The U.S. military has spent $6.8 million on patriotic displays and perks for soldiers at professional sporting events in the past four years, says an oversight report released Wednesday by U.S. Sens. John McCain (R-Arizona) and John Flake (R-Arizona).
Among the prominent beneficiaries of Pentagon largesse? Portland Trail Blazers and Seattle Seahawks owner Paul Allen.
McCain, a longtime watchdog of federal pork, describes the contracts as "paid patriotism." KOIN-TV reporter Dan Tilkin cast a Portland spotlight on the report Thursday evening.
The McCain-Flake report says the Oregon Army National Guard paid the Trail Blazers $35,000 in fiscal years 2012 and 2013. It says the contracts were for color guard ceremonies before three games, and executive suites for 11 games.
The Blazers' haul is chump change compared to what the Pentagon spent on Allen's Seahawks: $453,500.
Those contracts included military enlistment, re-enlistment and flag retirement ceremonies at Seahawks games.
The report is scathing toward such displays.
"By paying for such heartwarming displays like recognition of wounded warriors, surprise homecomings, and on-field enlistment ceremonies, these displays lost their luster," the report says. "Unsuspecting audience members became the subjects of paid-marketing campaigns rather than simply bearing witness to teams' authentic, voluntary shows of support for the brave men and women who wear our nation's uniform."
The Portland Timbers are not listed in the report—but their rivals in Major League Soccer, the Seattle Sounders, L.A. Galaxy and Real Salt Lake, all received contracts.
UPDATE, 3:25 pm: Trail Blazers vice president of corporate communications Michael Lewellen says the McCain-Flake report incorrectly identifies what the Pentagon's money paid for.

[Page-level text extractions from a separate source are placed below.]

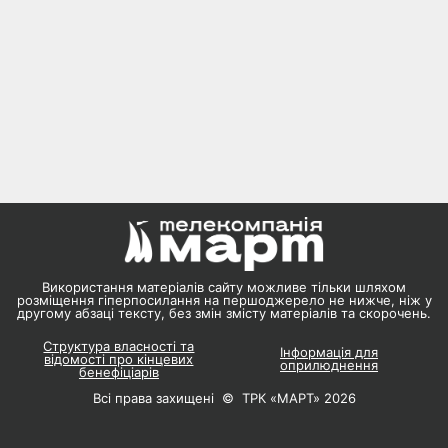
Використання матеріалів сайту можливе тільки шляхом
розміщення гіперпосилання на першоджерело не нижче, ніж у
другому абзаці тексту, без змін змісту матеріалів та скорочень.
Структура власності та
Інформація для
відомості про кінцевих
оприлюднення
бенефіціарів
Всі права захищені © ТРК «МАРТ» 2026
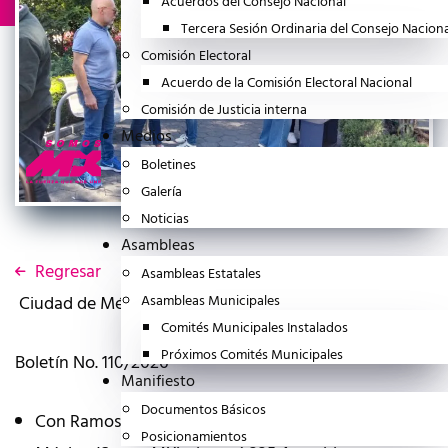
Acuerdos del Consejo Nacional
Tercera Sesión Ordinaria del Consejo Nacion
Comisión Electoral
Acuerdo de la Comisión Electoral Nacional
Comisión de Justicia interna
Medios
Boletines
Galería
Noticias
Asambleas
Regresar
Asambleas Estatales
Ciudad de México a 25 de enero del 2026
Asambleas Municipales
Comités Municipales Instalados
Próximos Comités Municipales
Boletín No. 110/2026
Manifiesto
Documentos Básicos
Con Ramos Arizpe, Culiacán y Poza Rica, Somos
Posicionamientos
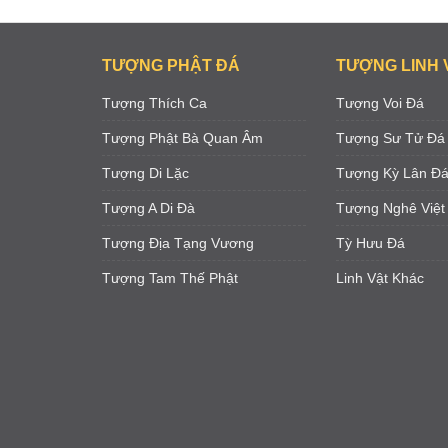
TƯỢNG PHẬT ĐÁ
TƯỢNG LINH 
Tượng Thích Ca
Tượng Voi Đá
Tượng Phật Bà Quan Âm
Tượng Sư Tử Đá
Tượng Di Lặc
Tượng Kỳ Lân Đ
Tượng A Di Đà
Tượng Nghê Việt
Tượng Địa Tạng Vương
Tỳ Hưu Đá
Tượng Tam Thế Phật
Linh Vật Khác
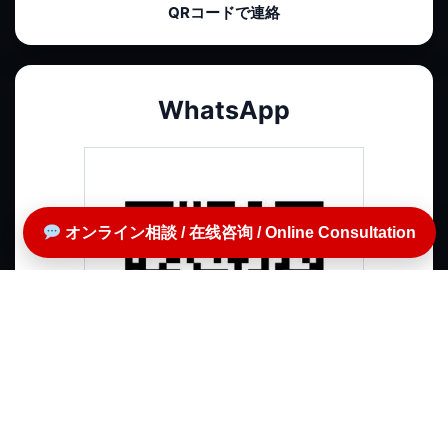
QRコードで連絡
WhatsApp
オンライン相談 / 在线咨询 / Online Consultation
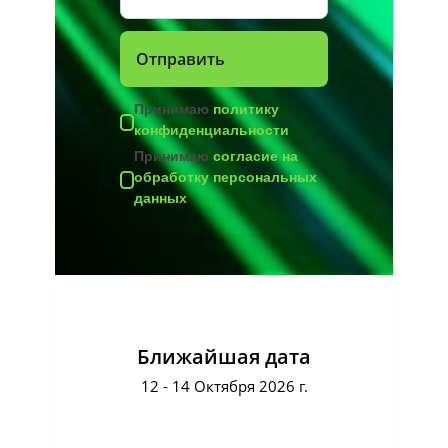
Принимаю
политику
конфиденциальности
Принимаю
согласие на
обработку персональных
данных
Ближайшая дата
12 - 14 Октября 2026 г.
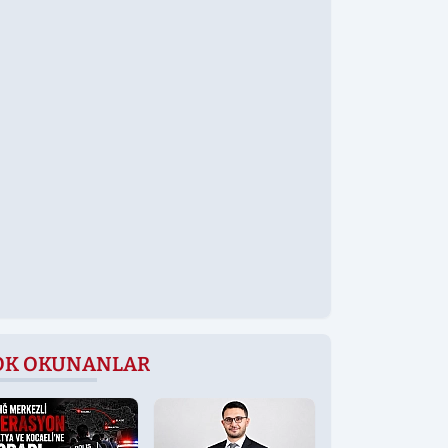
OK OKUNANLAR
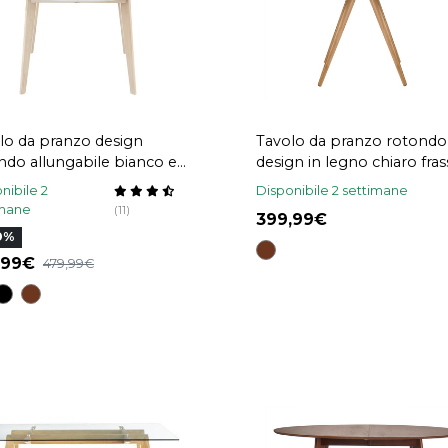
lo da pranzo design
Tavolo da pranzo rotondo
ndo allungabile bianco e
design in legno chiaro fras
o L120-150 LEENA
D106 cm WALFORD
nibile 2
Disponibile 2 settimane
imane
(11)
399,99
0%
,99
479,99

"The dollars spent actually paid for game tickets, suite rentals, recruitment space on the arena concourse, etc., and were unrelated to military color guard presentations," Lewellen says. "It's the same kind of transaction that's comparable to a military branch purchasing a recruitment ad in Willamette Week."
Lewellen continues:
"Some legitimate, well-meaning business transactions were painted with a very broad brush which, unfortunately, cast a negative light on the positive things that teams like ours do with military personnel and their families, along with emergency first responders, every year."